• _Problem description_:
Using the records below, count the lines containing "each" and give only the total.
--- Data provided ---
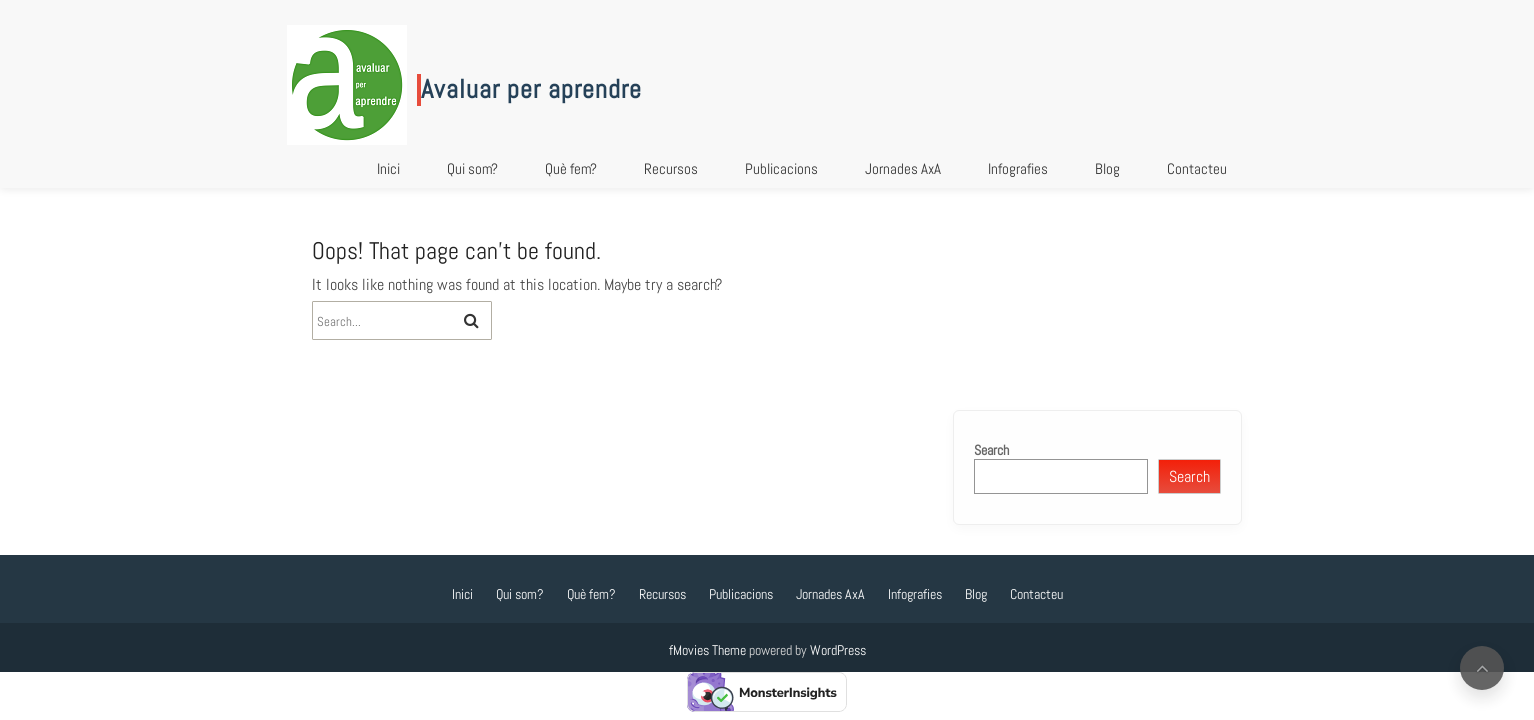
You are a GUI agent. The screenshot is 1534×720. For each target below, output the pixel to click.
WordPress (838, 650)
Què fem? (571, 168)
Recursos (671, 168)
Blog (1107, 168)
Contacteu (1197, 168)
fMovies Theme (707, 650)
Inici (388, 168)
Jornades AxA (903, 168)
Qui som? (472, 168)
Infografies (1018, 168)
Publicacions (781, 168)
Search (991, 450)
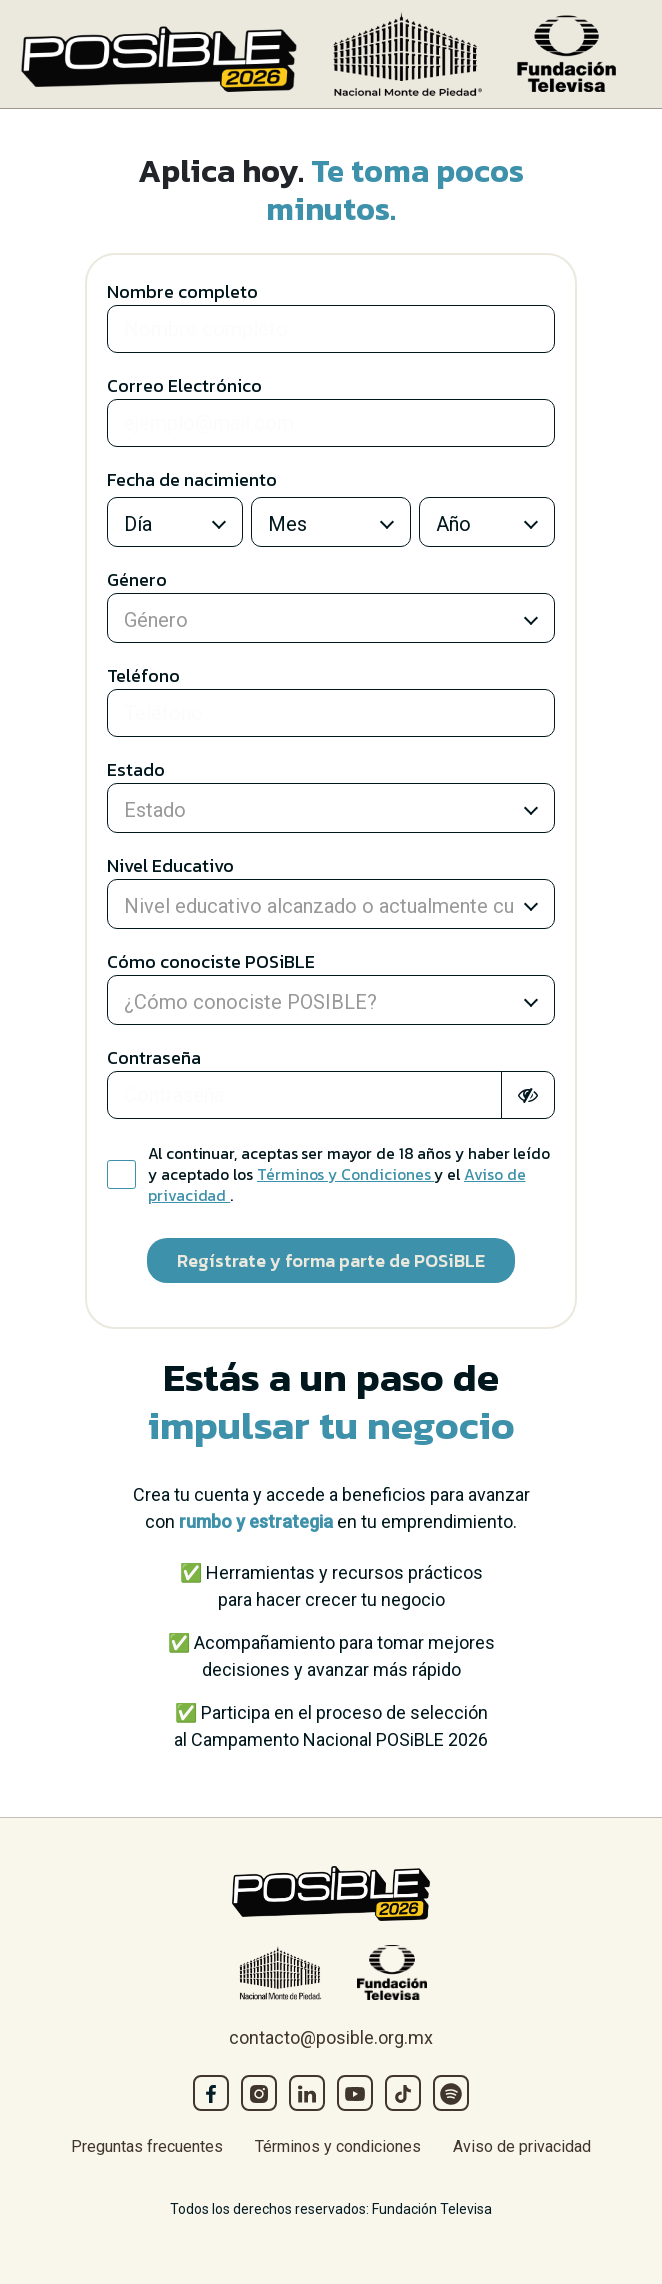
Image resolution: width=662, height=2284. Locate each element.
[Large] (331, 329)
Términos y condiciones (338, 2146)
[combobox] (162, 527)
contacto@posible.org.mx (331, 2037)
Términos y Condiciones (345, 1174)
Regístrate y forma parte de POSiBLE (331, 1260)
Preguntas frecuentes (147, 2146)
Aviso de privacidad (522, 2146)
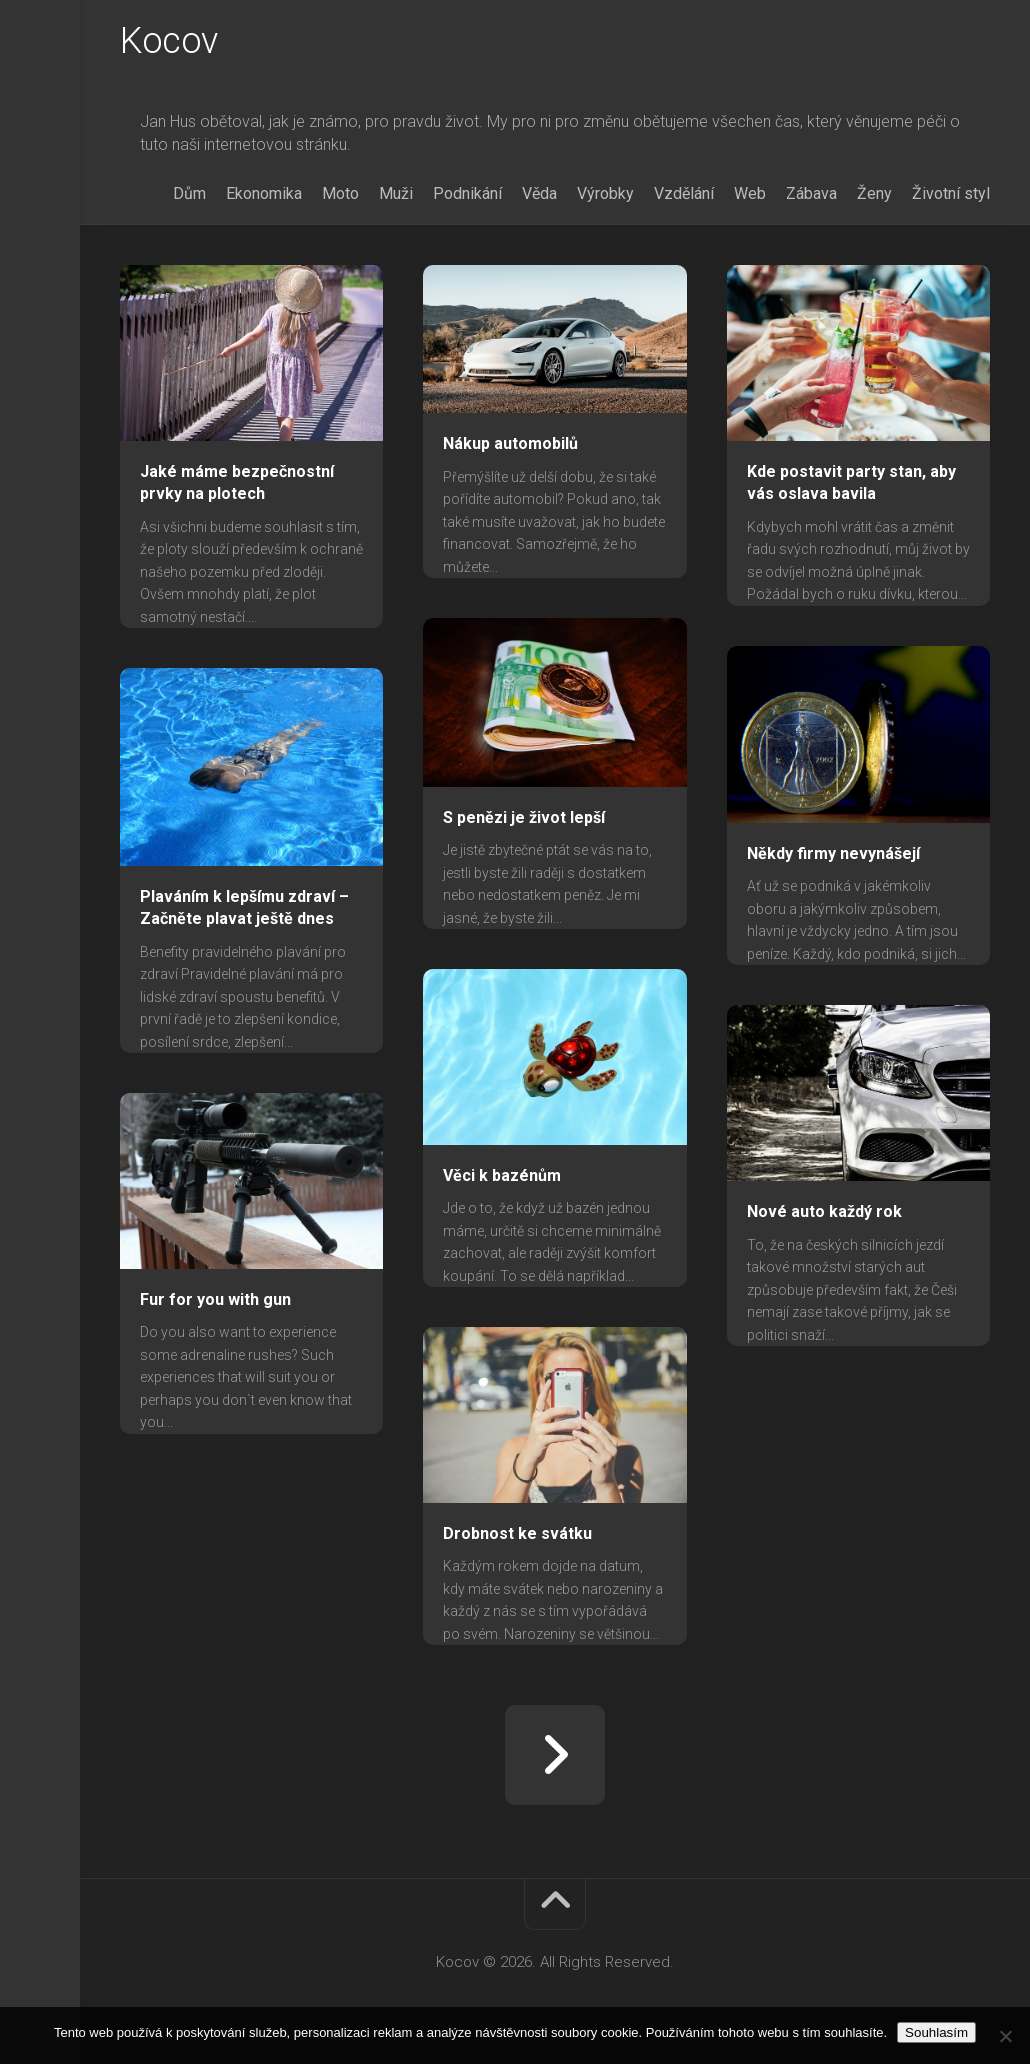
---
• _Solution for this task_:
2